金の乙女は笑わない
それから二週間
侍女のエイミーとは少しずつ話をすることも増えてきたらしいが、他の人間とは話さず近づかないらしい。
エイミーは相変わらずの主人びいきで「アイリス様がかわいらしすぎて……はーー侍女やっててよかったーー」っと毎日うっとりしながら報告に来ている。
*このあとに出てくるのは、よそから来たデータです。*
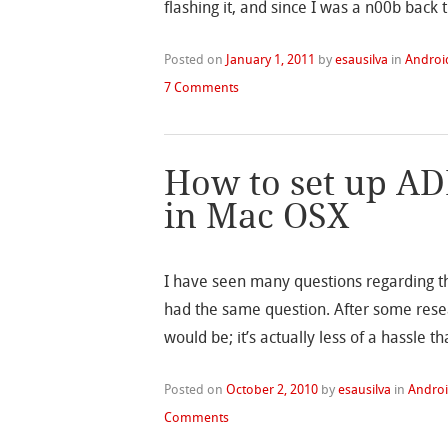
flashing it, and since I was a n00b back 
Posted on
January 1, 2011
by
esausilva
in
Androi
7 Comments
How to set up AD
in Mac OSX
I have seen many questions regarding t
had the same question. After some resear
would be; it’s actually less of a hassle th
Posted on
October 2, 2010
by
esausilva
in
Andro
Comments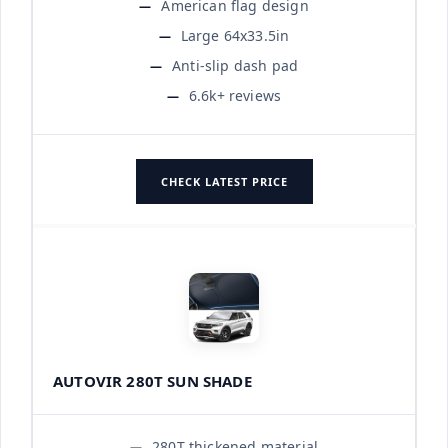
American flag design
Large 64x33.5in
Anti-slip dash pad
6.6k+ reviews
CHECK LATEST PRICE
AUTOVIR 280T SUN SHADE
280T thickened material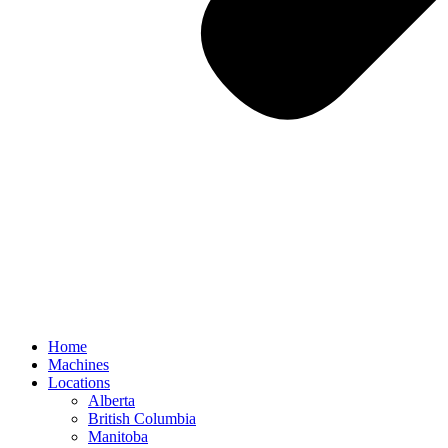
Home
Machines
Locations
Alberta
British Columbia
Manitoba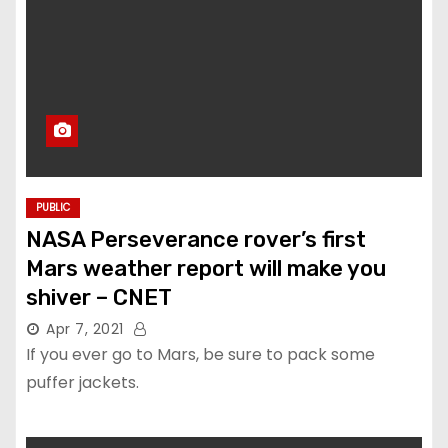
PUBLIC
NASA Perseverance rover’s first
Mars weather report will make you
shiver – CNET
Apr 7, 2021
If you ever go to Mars, be sure to pack some
puffer jackets.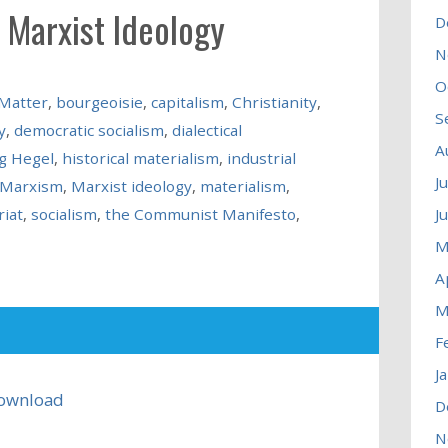
 Marxist Ideology
D
N
O
 Matter
,
bourgeoisie
,
capitalism
,
Christianity
,
S
y
,
democratic socialism
,
dialectical
A
g Hegel
,
historical materialism
,
industrial
J
Marxism
,
Marxist ideology
,
materialism
,
riat
,
socialism
,
the Communist Manifesto
,
J
M
A
M
F
J
ownload
D
N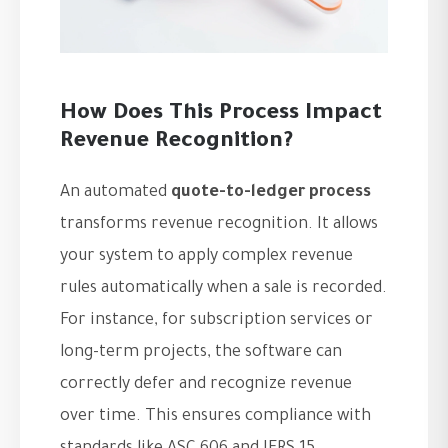
How Does This Process Impact
Revenue Recognition?
An automated
quote-to-ledger process
transforms revenue recognition. It allows
your system to apply complex revenue
rules automatically when a sale is recorded.
For instance, for subscription services or
long-term projects, the software can
correctly defer and recognize revenue
over time. This ensures compliance with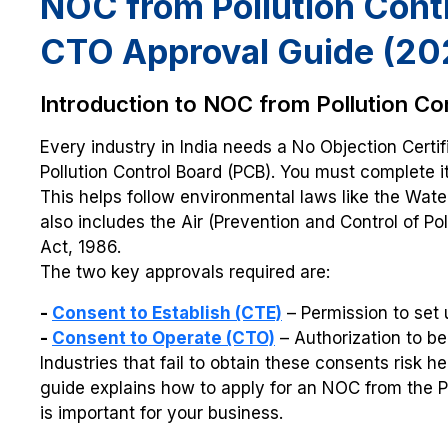
NOC from Pollution Contr
CTO Approval Guide (20
Introduction to NOC from Pollution Co
Every industry in India needs a No Objection Certi
Pollution Control Board (PCB). You must complete i
This helps follow environmental laws like the Water 
also includes the Air (Prevention and Control of Po
Act, 1986.
The two key approvals required are:
-
Consent to Establish (CTE)
– Permission to set 
-
Consent to Operate (CTO)
– Authorization to b
Industries that fail to obtain these consents risk h
guide explains how to apply for an NOC from the Pol
is important for your business.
アランが書類に目を通しながら聞いていると「陛下聞いてますか?」エイミーが突然怒り出す。
「毎日同じような報告だからな……」
「毎日同じじゃないです!」
そう言っても人形のイメージが強すぎて、かわいらしい表情の王女が想像できない。
「ああ。お食事を召し上がっている時のアイリス様が最高なんですよ!!」
エイミーの報告を一緒に聞いていたラルが、「陛下アイリス様を夕食に誘ってみてはいかがですか?」と提案した。
「そうだな。では、今日でも大丈夫か?」
エイミーの顔が煌きだす。
「大丈夫です。最高に美しいアイリス様に仕上げます」
そう言うと一目散に走り出して行った。
*
アイリスは陛下から夕食に誘われ、慌ただしく準備が始まった。
湯浴みをし、髪を梳かし、エイミーが髪をきれいに編みこんでいく。
それが終わると軽く化粧を施し、青の布地に銀糸の刺繍が美しいドレスに着替えた。
準備が終わると「ほう……」っとエイミーの口からため息がもれる。
「アイリス様とっても素敵です!さあ、食事の間へと急ぎましょう」
食事の間の扉が開くと、陛下は椅子に座って待っていた。
頭を下げ部屋の中に入ると、目を見開いている陛下と目が合った。
え……どこか変だったかしら、心配になりエイミーに目を向けると、陛下に親指を立てている。
大丈夫ということかしら?
椅子に座り陛下を見たが、初めて会った時と変わらない冷たい雰囲気を漂わせている。
陛下が従事に合図すると食事が運ばれてきた。
前菜から始まり次々に食事が運ばれ、おいしくいただいていく。
すると、いい匂いにが鼻をくすぐり、胸を高鳴らせていると、メイン料理のお肉が目の前に現れた。
お肉を一口大に切り口に運ぶとジュワーと口の中に肉汁が広がり、ほほが緩む。
思わず頬をおさえフーとため息をつくと、周りの空気がおかしなことになっていることに気づいた。